I work in a day centre for adults with LD and high support needs. We have a lady with us at the moment who is very reluctant to drink. She is no longer supporting herself as she used to and is now refusing drinks, she appears to be clamping her mouth shut tighter when offered drinks on a spoon or syringe, which she used to be happy to accept. We are becoming concerned about her refusal to drink and the obvious health implications of this, especially relating to her epilepsy.
Does anyone have any ideas how we can encourage her to drink more? There doesn’t appear to be any physical reason for this as she can and will drink, it seems to be more of a behavioural choice.
I would totally rule out mouth or teeth problems first. Then look at providing different types of drink, hot/cold etc. Also look at the environment, is there are lot of people around or a lot of noise. Maybe a referral to SALT might be helpful.
Do you know what she is like drinking at home normally?
Does the lady refuse food?
I would be looking at the obvious first. Are the drinks offered choices they would like? are they given the opportunity to indicate or express the choice? Then has there been any incidences/suggestions which may have caused the person to be afraid to drink? For example choking, positioning, distractions in the environment, which may be inducing stress or the need to display the behaviour. Incontinence or fear of becoming incontinent could be causing the behaviour to be displayed.

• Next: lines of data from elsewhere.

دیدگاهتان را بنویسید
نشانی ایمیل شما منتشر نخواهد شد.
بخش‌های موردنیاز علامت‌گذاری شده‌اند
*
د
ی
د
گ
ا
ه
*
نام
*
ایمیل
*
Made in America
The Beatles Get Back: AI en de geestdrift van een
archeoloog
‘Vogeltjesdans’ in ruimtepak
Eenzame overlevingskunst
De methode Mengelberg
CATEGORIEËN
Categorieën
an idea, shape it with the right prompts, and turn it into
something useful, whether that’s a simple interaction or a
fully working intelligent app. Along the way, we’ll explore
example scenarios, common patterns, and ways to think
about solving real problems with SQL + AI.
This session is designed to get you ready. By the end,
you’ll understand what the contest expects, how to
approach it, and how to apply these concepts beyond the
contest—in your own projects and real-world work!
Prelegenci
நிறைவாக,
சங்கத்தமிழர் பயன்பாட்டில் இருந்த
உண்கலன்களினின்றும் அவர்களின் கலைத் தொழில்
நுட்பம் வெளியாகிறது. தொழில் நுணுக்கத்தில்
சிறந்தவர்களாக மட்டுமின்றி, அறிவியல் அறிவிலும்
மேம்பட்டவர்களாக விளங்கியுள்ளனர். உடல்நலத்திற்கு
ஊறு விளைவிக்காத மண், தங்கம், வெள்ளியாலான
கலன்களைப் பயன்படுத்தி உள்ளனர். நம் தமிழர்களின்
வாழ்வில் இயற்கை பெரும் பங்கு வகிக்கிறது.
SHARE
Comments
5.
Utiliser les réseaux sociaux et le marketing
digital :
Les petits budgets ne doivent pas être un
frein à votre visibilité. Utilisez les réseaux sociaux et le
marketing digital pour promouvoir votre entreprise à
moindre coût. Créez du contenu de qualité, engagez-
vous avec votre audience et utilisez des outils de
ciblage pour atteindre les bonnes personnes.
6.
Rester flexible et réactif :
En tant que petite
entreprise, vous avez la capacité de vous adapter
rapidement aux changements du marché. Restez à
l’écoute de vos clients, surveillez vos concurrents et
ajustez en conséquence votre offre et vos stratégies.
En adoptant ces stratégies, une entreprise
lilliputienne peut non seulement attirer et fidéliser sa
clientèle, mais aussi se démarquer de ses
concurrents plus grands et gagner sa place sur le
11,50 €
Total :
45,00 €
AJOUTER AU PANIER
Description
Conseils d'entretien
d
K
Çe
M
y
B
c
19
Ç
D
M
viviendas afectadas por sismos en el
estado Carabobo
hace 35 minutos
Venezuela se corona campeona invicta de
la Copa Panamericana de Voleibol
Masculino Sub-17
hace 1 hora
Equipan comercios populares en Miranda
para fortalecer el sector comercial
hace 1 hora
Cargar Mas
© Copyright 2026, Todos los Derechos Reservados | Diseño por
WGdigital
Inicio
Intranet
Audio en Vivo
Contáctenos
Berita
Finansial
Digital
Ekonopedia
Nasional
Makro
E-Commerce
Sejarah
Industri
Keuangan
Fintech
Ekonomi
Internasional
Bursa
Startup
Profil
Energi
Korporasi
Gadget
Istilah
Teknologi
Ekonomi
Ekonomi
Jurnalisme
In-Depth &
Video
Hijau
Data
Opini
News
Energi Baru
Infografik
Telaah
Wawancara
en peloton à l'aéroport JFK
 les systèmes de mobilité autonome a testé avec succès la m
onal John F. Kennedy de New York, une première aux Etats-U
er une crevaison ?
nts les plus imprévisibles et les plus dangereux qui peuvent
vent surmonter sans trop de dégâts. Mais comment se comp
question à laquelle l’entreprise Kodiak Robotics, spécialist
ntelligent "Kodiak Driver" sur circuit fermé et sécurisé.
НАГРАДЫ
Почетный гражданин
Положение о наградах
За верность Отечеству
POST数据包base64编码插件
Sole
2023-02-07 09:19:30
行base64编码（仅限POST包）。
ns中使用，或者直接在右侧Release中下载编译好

Are there any signs of soreness to the mouth or sensitivity to the teeth? If the person is having difficulties swallowing the liquid it’s possible that a dysphagia assessment maybe needed. Are you keeping a fluid balance chart to record and report any concerns of dehydration? If the person is still refusing drinks is it possible to offer ice lollies instead?
Is she under the supervision of a specialist speech and language therapist? If not, she may need a referral. Refusing fluids can be a sign of loss of comfort and control in swallowing; one way forward may be to get a thickener prescribed after suitable consultation. This allows greater control of the swallow process for the individual, reduced discomfort, and lessening of the choking sensation. First port of call is to ask th GP for a referral.

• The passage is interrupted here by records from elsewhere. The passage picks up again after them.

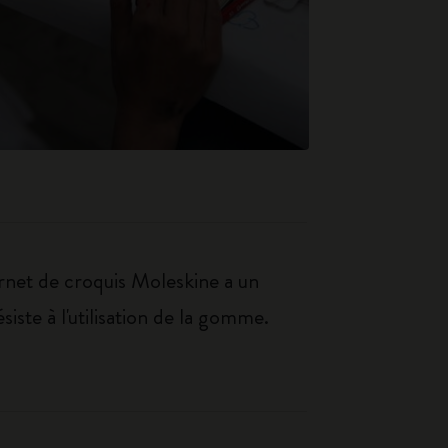
arnet de croquis Moleskine a un
siste à l'utilisation de la gomme.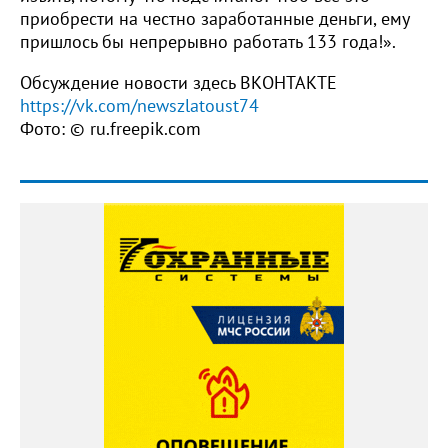
приобрести на честно заработанные деньги, ему
пришлось бы непрерывно работать 133 года!».
Обсуждение новости здесь ВКОНТАКТЕ
https://vk.com/newszlatoust74
Фото: © ru.freepik.com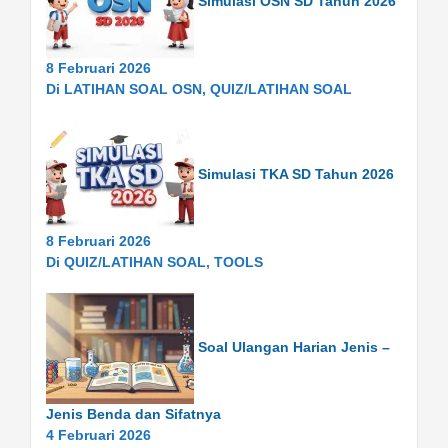
Simulasi OSN SD Tahun 2026
8 Februari 2026
Di LATIHAN SOAL OSN, QUIZ/LATIHAN SOAL
Simulasi TKA SD Tahun 2026
8 Februari 2026
Di QUIZ/LATIHAN SOAL, TOOLS
Soal Ulangan Harian Jenis –
Jenis Benda dan Sifatnya
4 Februari 2026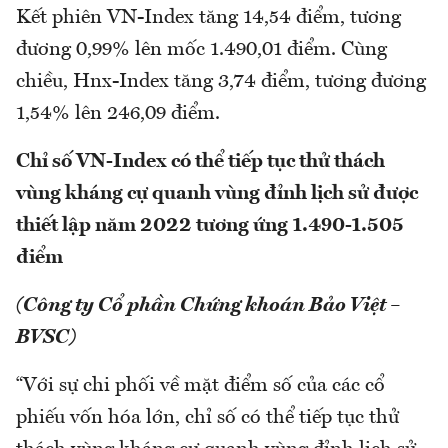
Kết phiên VN-Index tăng 14,54 điểm, tương
đương 0,99% lên mốc 1.490,01 điểm. Cùng
chiều, Hnx-Index tăng 3,74 điểm, tương đương
1,54% lên 246,09 điểm.
Chỉ số VN-Index có thể tiếp tục thử thách
vùng kháng cự quanh vùng đỉnh lịch sử được
thiết lập năm 2022 tương ứng 1.490-1.505
điểm
(Công ty Cổ phần Chứng khoán Bảo Việt –
BVSC)
“Với sự chi phối về mặt điểm số của các cổ
phiếu vốn hóa lớn, chỉ số có thể tiếp tục thử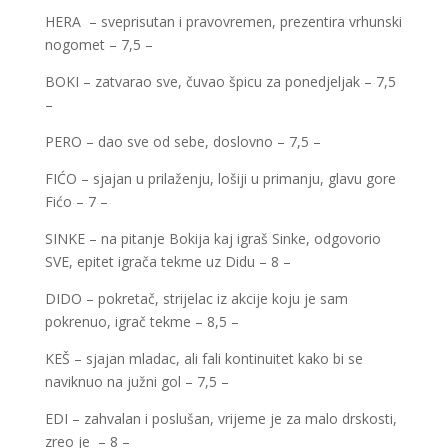
HERA – sveprisutan i pravovremen, prezentira vrhunski
nogomet – 7,5 –
BOKI – zatvarao sve, čuvao špicu za ponedjeljak – 7,5
–
PERO – dao sve od sebe, doslovno – 7,5 –
FIĆO – sjajan u prilaženju, lošiji u primanju, glavu gore
Fićo – 7 –
SINKE – na pitanje Bokija kaj igraš Sinke, odgovorio
SVE, epitet igrača tekme uz Didu – 8 –
DIDO – pokretač, strijelac iz akcije koju je sam
pokrenuo, igrač tekme – 8,5 –
KEŠ – sjajan mladac, ali fali kontinuitet kako bi se
naviknuo na južni gol – 7,5 –
EDI – zahvalan i poslušan, vrijeme je za malo drskosti,
zreo je – 8 –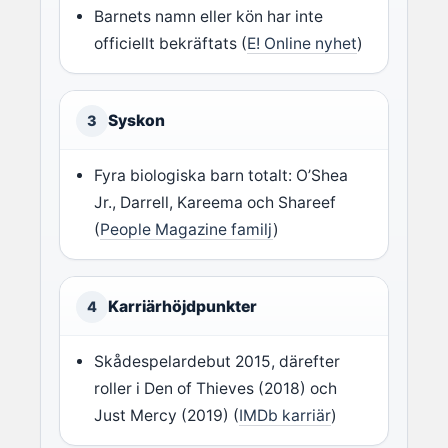
Barnets namn eller kön har inte
officiellt bekräftats (
E! Online nyhet
)
Syskon
3
Fyra biologiska barn totalt: O’Shea
Jr., Darrell, Kareema och Shareef
(
People Magazine familj
)
Karriärhöjdpunkter
4
Skådespelardebut 2015, därefter
roller i Den of Thieves (2018) och
Just Mercy (2019) (
IMDb karriär
)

At the risk of reiterating what other people have said - a SaLT assessment would be the first step. There may be hidden swallowing difficulties which are causing the lady to refuse fluids. If there is no dyphagia, offering different drinks, at different times may help. Even using different coloured cups / mugs, in favourite colours or with favourite images. Are you drinking at the same time with her? A ‘cheers’ ritual (clinking glasses) once made all the difference to someone I worked with who refused to drink. As another respondent has said - ice lollies are another good way to try and encourage fluid intake - and I would add jellies. However, the most important thing is to refer for a SaLT assessment to rule out a swallowing difficulty which could be putting her health at risk.
I think its vital to find out what’s happening at home to see if this change of behaviour is a sign of distress aT the day centre or something deeper. Has there been a change of carer, has someone passed away or left. Behaviour change can be a sign of physical and emotional distress
Thank you for your replies.
We will definitely look into salt and thickening fluids.

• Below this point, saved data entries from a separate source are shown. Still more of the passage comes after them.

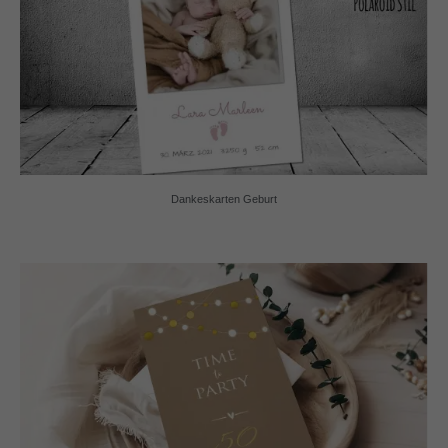
Dankeskarten Geburt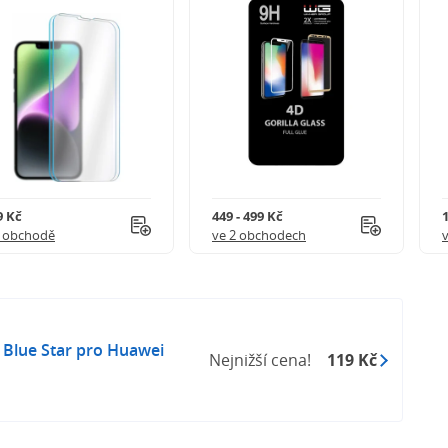
9 Kč
449 - 499 Kč
1 obchodě
ve 2 obchodech
o Blue Star pro Huawei
Nejnižší cena!
119 Kč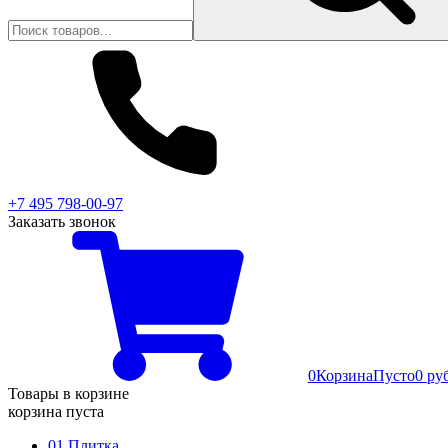
+7 495 798-00-97
Заказать звонок
0
Корзина
Пусто
0 ру
Товары в корзине
корзина пуста
01 Плитка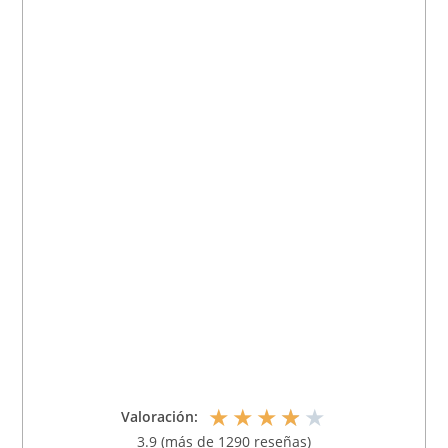
★
★
★
★
★
Valoración:
3.9 (más de 1290 reseñas)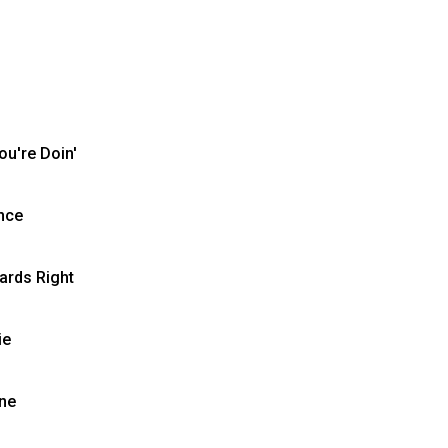
ou're Doin'
nce
Cards Right
ie
One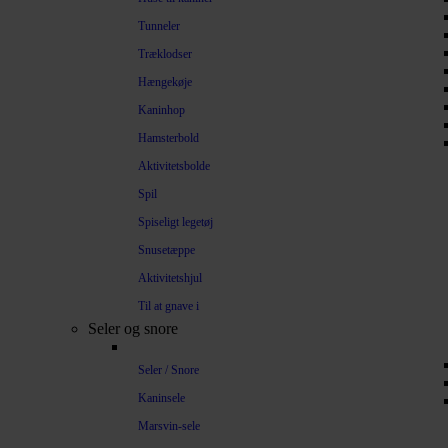
Tunneler
Træklodser
Hængekøje
Kaninhop
Hamsterbold
Aktivitetsbolde
Spil
Spiseligt legetøj
Snusetæppe
Aktivitetshjul
Til at gnave i
Seler og snore
Seler / Snore
Kaninsele
Marsvin-sele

There haven’t been any changes at home, she has always lived with her parents. But they seem to be having similar issues but to a lesser extent.
The nature of her disability and communication skills mean she is not able to communicate choices of drinks other than drinking it or not but we do give her different things.
We are not having any problems with eating. She does have foods blended and sieved but is picky about textures so Im wondering if thickener might be a problem.
Hi try yoghurts, custard, ice cream, ice lollies they can be recorded as fluid intake. Are u recording intake and output ?
We haven’t been able to find any physical reason for her not drinking. We’re getting as much fluid in through food as possible but are out of ideas. It may have started from biting her lip or tounge during a seizure but now it’s almost like it’s become a game to her.